College Counselors Agree with New SAT…how could they not?

Matt Larriva
Sep 21, 2014
Home » Blog » College Counselors Agree with New SAT…how could they not?

A recent US News and World article came out with the findings that 79% of college admission officers surveyed agreed with the changes in the New SAT. Read the full article here.

My contention is this: the College Board introduced its changes under the auspices of “increased-equality” and “increased-access” how could a counselor dare disagree with changes under those banners?

I myself am an adamant opponent of the new SAT. View the response here. I feel their changes are flagrantly arbitrary, and that their intentions of creating a more equal test do nothing to address the cultural and income biases that the test is currently subject to.

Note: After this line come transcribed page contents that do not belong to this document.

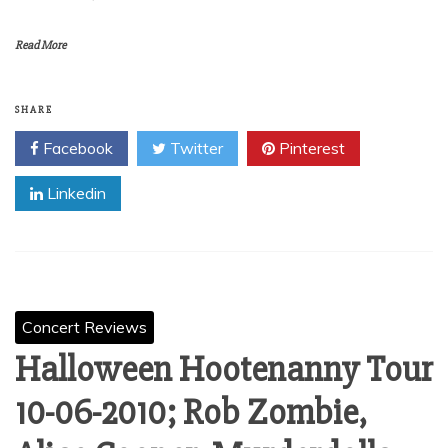
Read More
SHARE
Facebook
Twitter
Pinterest
Linkedin
Concert Reviews
Halloween Hootenanny Tour
10-06-2010; Rob Zombie,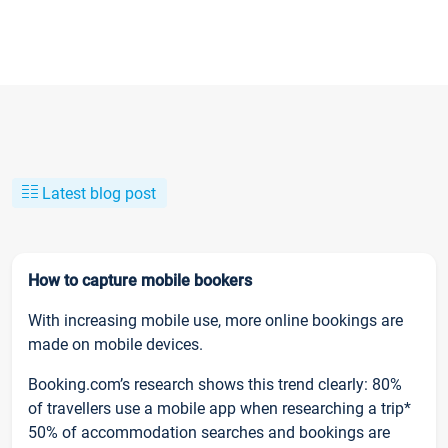
Latest blog post
How to capture mobile bookers
With increasing mobile use, more online bookings are
made on mobile devices.
Booking.com’s research shows this trend clearly: 80%
of travellers use a mobile app when researching a trip*
50% of accommodation searches and bookings are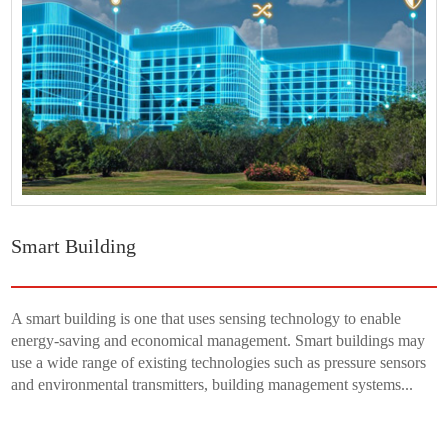
Smart Building
A smart building is one that uses sensing technology to enable
energy-saving and economical management. Smart buildings may
use a wide range of existing technologies such as pressure sensors
and environmental transmitters, building management systems...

Counselors were asked if they agreed with the inclusions of more challenging math questions–some of which do not allow calculators– and they responded favorably. This is somewhat innocuous. More challenging questions probably make counselors think that students will be forced to learn more math…of course this is false.

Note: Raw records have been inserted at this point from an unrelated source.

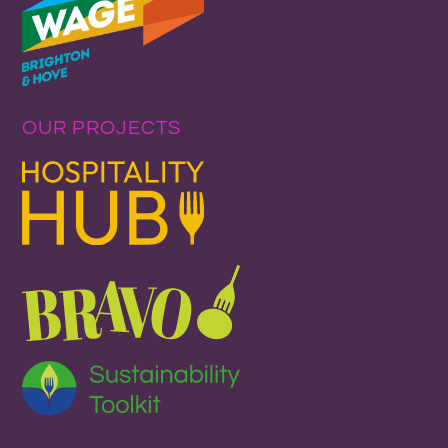
OUR PROJECTS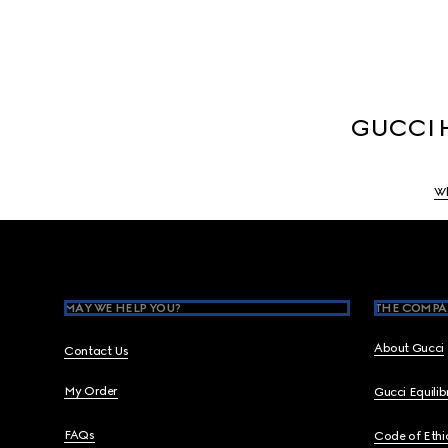
GUCCI H
Wh
Footer
MAY WE HELP YOU?
THE COMPA
About Gucci
Contact Us
My Order
Gucci Equili
FAQs
Code of Ethi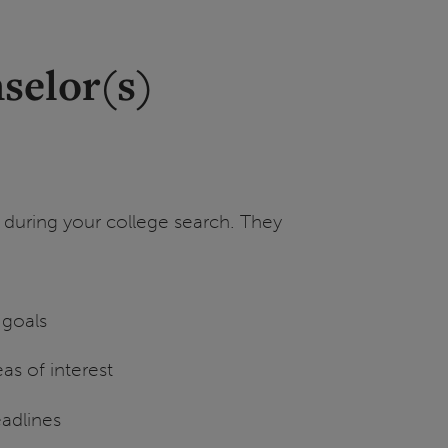
selor(s)
 during your college search. They
 goals
as of interest
eadlines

Counselors were also in favor of the removal of the 1/4 point deduction for wrong answers. This baffles me. This is the absolute most arbitrary of all the changes. It’s seems as though everyone has forgotten that the SAT is scaled and that if all students are not penalized for incorrect answers, then no students will feel the effects: all scores will adjust identically. For more on this, download our white paper on the quantitative differences between the SAT and the ACT.

Counselors were not asked the pertinent questions: what are students to do to prepare for a test that has near-non-existent prep materials available due to its newness? Do counselors think that there will be any mistakes made as the SAT switches to a wholly unproven test overnight? Do counselors think that it will be confusing to students to have to take the PSAT in the current SAT format while taking the SAT in the new format? Do counselors think that granting free-test vouchers to low-income students will really equalize the playing field when the free-test system has been around for decades?

But these questions were not answered. Instead, Kaplan, the survey’s conductor, soft-balled a series of boring and quotidian questions to which no counselor could disagree. Insidiously, US News and World has substantiated The Collegeboard in its New SAT without discussing any off the drawbacks.